Once you find the line containing "را ذخیره می‌کند.", output it and every line after it to the end of the records, exactly.

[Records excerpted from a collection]
################

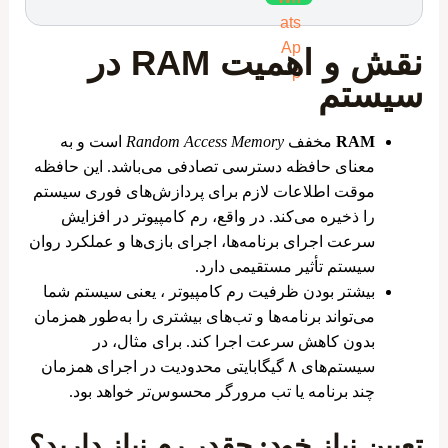
نقش و اهمیت RAM در
سیستم
RAM
مخفف
Random Access Memory
است و به
معنای حافظه دسترسی تصادفی می‌باشد. این حافظه
موقت اطلاعات لازم برای پردازش‌های فوری سیستم
را ذخیره می‌کند. در واقع، رم کامپیوتر در افزایش
سرعت اجرای برنامه‌ها، اجرای بازی‌ها و عملکرد روان
سیستم تأثیر مستقیمی دارد.
بیشتر بودن ظرفیت رم کامپیوتر ، یعنی سیستم شما
می‌تواند برنامه‌ها و تب‌های بیشتری را به‌طور همزمان
بدون کاهش سرعت اجرا کند. برای مثال، در
سیستم‌های ۸ گیگابایتی محدودیت در اجرای همزمان
چند برنامه یا تب مرورگر محسوس‌تر خواهد بود.
تعیین نیاز خود: چقدر رم نیاز دارید؟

################

**ANSWER**.
را ذخیره می‌کند. در واقع، رم کامپیوتر در افزایش
سرعت اجرای برنامه‌ها، اجرای بازی‌ها و عملکرد روان
سیستم تأثیر مستقیمی دارد.
بیشتر بودن ظرفیت رم کامپیوتر ، یعنی سیستم شما
می‌تواند برنامه‌ها و تب‌های بیشتری را به‌طور همزمان
بدون کاهش سرعت اجرا کند. برای مثال، در
سیستم‌های ۸ گیگابایتی محدودیت در اجرای همزمان
چند برنامه یا تب مرورگر محسوس‌تر خواهد بود.
تعیین نیاز خود: چقدر رم نیاز دارید؟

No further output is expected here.